■ What you have to do
Give back, word for word, the lines in the listing below from the one holding "Federal Funds" down to the one holding "Privacy Policy", both ends included.

■ Given entries
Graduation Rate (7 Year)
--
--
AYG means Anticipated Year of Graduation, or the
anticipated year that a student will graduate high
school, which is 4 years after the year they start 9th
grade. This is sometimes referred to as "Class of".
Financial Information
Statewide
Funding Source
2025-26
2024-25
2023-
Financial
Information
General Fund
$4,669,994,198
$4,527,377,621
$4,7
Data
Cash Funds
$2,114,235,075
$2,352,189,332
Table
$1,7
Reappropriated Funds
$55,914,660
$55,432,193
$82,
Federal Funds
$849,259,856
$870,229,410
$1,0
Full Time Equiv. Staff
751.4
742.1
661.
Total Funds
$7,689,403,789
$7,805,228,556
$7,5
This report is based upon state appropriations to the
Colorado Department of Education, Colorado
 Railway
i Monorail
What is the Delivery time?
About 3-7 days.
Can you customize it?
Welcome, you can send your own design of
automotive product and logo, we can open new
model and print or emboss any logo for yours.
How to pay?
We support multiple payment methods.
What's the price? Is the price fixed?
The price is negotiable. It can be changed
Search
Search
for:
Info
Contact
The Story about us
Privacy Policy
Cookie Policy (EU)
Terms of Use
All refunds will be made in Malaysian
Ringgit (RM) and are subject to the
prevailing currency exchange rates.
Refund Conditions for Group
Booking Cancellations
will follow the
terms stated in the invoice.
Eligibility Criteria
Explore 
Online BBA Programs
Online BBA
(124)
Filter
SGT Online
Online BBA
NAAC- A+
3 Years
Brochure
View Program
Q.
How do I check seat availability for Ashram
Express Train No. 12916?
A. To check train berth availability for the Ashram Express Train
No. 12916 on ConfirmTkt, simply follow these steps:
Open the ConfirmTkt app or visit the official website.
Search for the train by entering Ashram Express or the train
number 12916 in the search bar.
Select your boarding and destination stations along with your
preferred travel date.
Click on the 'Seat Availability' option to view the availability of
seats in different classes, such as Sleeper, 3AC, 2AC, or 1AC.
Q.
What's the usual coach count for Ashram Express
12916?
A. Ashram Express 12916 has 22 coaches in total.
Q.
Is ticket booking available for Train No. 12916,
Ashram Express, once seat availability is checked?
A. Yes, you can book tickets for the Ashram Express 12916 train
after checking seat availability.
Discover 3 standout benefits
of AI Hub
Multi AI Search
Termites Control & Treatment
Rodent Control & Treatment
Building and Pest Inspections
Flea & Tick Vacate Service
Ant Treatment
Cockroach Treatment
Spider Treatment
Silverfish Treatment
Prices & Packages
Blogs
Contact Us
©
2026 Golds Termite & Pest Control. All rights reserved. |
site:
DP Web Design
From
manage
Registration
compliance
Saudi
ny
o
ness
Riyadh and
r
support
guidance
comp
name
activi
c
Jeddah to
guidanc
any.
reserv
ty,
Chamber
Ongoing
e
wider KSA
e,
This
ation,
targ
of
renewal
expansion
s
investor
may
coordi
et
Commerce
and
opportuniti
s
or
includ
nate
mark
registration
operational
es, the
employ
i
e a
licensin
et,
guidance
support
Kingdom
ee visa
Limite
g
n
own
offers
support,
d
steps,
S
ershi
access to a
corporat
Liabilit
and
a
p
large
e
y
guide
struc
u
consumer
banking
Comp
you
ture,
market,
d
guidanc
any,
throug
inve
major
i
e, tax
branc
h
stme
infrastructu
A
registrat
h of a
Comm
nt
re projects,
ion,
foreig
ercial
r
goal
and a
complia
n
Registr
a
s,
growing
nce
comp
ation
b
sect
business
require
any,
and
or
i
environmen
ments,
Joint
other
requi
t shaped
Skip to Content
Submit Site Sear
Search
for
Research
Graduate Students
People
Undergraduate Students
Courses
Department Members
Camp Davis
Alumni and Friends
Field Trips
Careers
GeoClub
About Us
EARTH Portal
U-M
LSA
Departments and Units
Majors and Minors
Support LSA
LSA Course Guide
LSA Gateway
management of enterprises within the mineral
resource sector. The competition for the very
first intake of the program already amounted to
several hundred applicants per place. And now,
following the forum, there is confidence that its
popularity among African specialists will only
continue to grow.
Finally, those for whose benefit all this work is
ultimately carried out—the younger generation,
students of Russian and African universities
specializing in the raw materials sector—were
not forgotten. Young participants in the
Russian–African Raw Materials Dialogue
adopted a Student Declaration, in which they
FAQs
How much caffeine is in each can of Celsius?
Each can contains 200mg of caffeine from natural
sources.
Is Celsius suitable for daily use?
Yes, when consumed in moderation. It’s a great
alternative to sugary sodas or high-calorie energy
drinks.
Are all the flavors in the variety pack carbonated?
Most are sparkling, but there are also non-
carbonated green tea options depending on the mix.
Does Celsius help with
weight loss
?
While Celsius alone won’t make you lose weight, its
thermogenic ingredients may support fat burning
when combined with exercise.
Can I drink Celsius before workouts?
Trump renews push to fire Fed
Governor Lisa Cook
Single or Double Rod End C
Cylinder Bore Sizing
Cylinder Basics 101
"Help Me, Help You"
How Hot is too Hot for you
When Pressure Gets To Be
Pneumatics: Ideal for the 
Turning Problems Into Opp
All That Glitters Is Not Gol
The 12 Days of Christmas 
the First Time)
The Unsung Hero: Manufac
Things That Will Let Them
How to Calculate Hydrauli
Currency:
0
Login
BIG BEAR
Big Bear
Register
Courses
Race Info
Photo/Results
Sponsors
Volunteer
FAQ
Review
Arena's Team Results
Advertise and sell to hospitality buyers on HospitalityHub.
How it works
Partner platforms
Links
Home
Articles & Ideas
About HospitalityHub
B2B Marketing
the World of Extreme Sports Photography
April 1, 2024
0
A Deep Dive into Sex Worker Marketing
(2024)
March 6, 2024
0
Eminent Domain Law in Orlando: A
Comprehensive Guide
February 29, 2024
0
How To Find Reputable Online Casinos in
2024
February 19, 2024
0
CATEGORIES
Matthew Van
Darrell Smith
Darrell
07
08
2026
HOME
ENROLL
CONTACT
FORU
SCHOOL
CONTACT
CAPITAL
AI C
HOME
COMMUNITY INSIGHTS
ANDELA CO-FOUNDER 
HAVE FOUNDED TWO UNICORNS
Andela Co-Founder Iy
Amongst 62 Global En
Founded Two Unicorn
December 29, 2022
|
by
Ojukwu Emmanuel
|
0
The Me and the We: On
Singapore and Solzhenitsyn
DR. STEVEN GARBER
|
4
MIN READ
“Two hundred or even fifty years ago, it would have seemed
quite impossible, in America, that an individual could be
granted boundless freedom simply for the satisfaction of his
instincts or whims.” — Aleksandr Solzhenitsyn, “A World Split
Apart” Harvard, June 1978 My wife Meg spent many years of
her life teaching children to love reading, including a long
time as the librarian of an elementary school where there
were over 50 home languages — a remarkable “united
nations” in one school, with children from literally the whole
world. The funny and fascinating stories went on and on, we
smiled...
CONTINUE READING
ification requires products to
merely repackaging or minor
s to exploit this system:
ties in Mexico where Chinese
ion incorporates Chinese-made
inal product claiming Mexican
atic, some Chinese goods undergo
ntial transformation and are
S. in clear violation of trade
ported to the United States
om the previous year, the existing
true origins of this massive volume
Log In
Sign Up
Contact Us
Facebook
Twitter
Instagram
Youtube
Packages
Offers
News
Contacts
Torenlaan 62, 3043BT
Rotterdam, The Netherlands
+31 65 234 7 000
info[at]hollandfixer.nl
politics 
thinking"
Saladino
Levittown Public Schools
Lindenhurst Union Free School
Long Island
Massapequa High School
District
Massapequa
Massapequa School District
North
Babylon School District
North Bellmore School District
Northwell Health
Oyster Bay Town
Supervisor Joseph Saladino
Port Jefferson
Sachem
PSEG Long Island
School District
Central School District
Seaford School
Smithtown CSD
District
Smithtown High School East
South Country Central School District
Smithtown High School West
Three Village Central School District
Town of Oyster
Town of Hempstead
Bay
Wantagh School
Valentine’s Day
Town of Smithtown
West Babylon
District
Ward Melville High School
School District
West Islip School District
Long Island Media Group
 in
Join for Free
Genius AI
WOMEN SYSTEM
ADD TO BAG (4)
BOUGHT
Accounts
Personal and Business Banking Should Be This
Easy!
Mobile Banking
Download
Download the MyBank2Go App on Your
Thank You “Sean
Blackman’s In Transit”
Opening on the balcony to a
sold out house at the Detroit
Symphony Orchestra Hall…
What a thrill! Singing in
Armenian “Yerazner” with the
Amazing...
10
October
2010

■ Response
Federal Funds
$849,259,856
$870,229,410
$1,0
Full Time Equiv. Staff
751.4
742.1
661.
Total Funds
$7,689,403,789
$7,805,228,556
$7,5
This report is based upon state appropriations to the
Colorado Department of Education, Colorado
 Railway
i Monorail
What is the Delivery time?
About 3-7 days.
Can you customize it?
Welcome, you can send your own design of
automotive product and logo, we can open new
model and print or emboss any logo for yours.
How to pay?
We support multiple payment methods.
What's the price? Is the price fixed?
The price is negotiable. It can be changed
Search
Search
for:
Info
Contact
The Story about us
Privacy Policy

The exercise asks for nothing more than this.